Breaking away from a culture of home brewing, GT’s Kombucha by Millennium Products, Inc. was the first kombucha introduced to consumers, gaining major traction in prominent stores like Whole Foods Market. The introduction of kombucha products by public companies like Los Angeles, CA-based Reed’s Inc. further grew the profile of kombucha and created a fertile marketplace for brands to compete. “It’s definitely crowded out there in kombucha,” says Chris Reed, founder and CEO of Reed’s Inc. “There are lots of new brands with a lot of money behind them and they’re spending it aggressively to grab shelf placement.”

A major component of this is the digestive health trend. “Kombucha has become increasingly popular as people start to become more aware and sensitive to digestive health,” says Dave. “To help maintain its continuing popularity, kombucha is finding its way into other ‘occasions’ such as replacing juice, coffee or even alcoholic beverages.” So, the key for kombucha is being purchased because of digestive health, but being accepted as a well-rounded beverage simply to be enjoyed.
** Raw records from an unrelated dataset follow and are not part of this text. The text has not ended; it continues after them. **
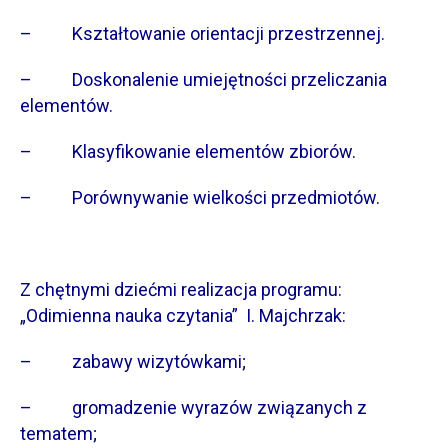
– Kształtowanie orientacji przestrzennej.
– Doskonalenie umiejętności przeliczania
elementów.
– Klasyfikowanie elementów zbiorów.
– Porównywanie wielkości przedmiotów.
Z chętnymi dziećmi realizacja programu:
„Odimienna nauka czytania” I. Majchrzak:
– zabawy wizytówkami;
– gromadzenie wyrazów związanych z
tematem;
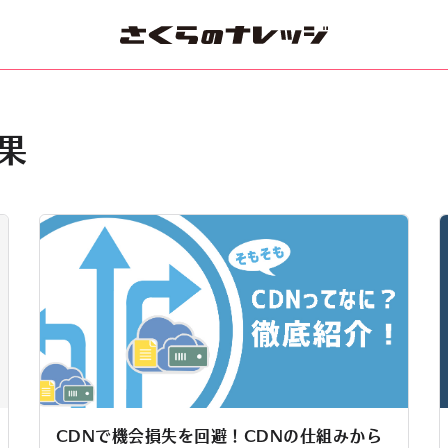
果
CDNで機会損失を回避！CDNの仕組みから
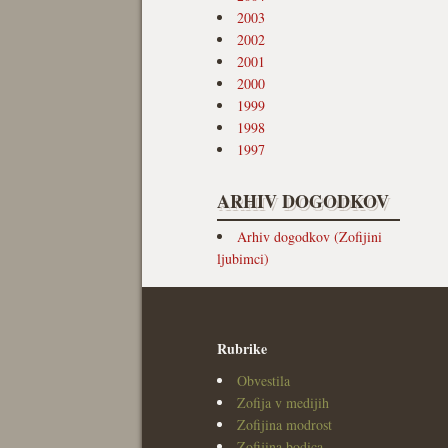
2003
2002
2001
2000
1999
1998
1997
ARHIV DOGODKOV
Arhiv dogodkov (Zofijini
ljubimci)
Rubrike
Obvestila
Zofija v medijih
Zofijina modrost
Zofijina bodica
While digestive health is a common denominator among kombucha brands, their approaches differ. The home-brewing tradition of kombucha is not necessarily conducive to creating consumer products, given that a true-to-form kombucha will contain detectable amounts of alcohol as a result of the fermentation process. This means that kombucha manufacturers have to devise ways to meet regulations but still give consumers what kombucha advertises. For some, that means fortifying products with patented probiotic strains.

KeVita utilizes Lactospore, a patented probiotic strain from Sabinsa, for its Master Brew Kombucha, delivering “four billion CFUs of live probiotic per bottle,” says Moses, adding that this “is twice as many as the leading competitors.”

They also make an effort to appeal more to mainstream consumers by offering a verified non-alcoholic product and by filtering out the yeast and “floaties” common to kombuchas, which may turn off newbie kombucha buyers.

While GT’s uses GanedenBC30 for its Enlightened varieties of Kombucha and Synergy products (lighter, smoother and more palatable to the mainstream consumer), the company’s Classic varieties are not fortified with a commercial probiotic strain as they are truer-to-form kombucha brews, naturally rich in live bacteria and containing more than 0.5% alcohol, requiring a person to be of legal drinking age to purchase.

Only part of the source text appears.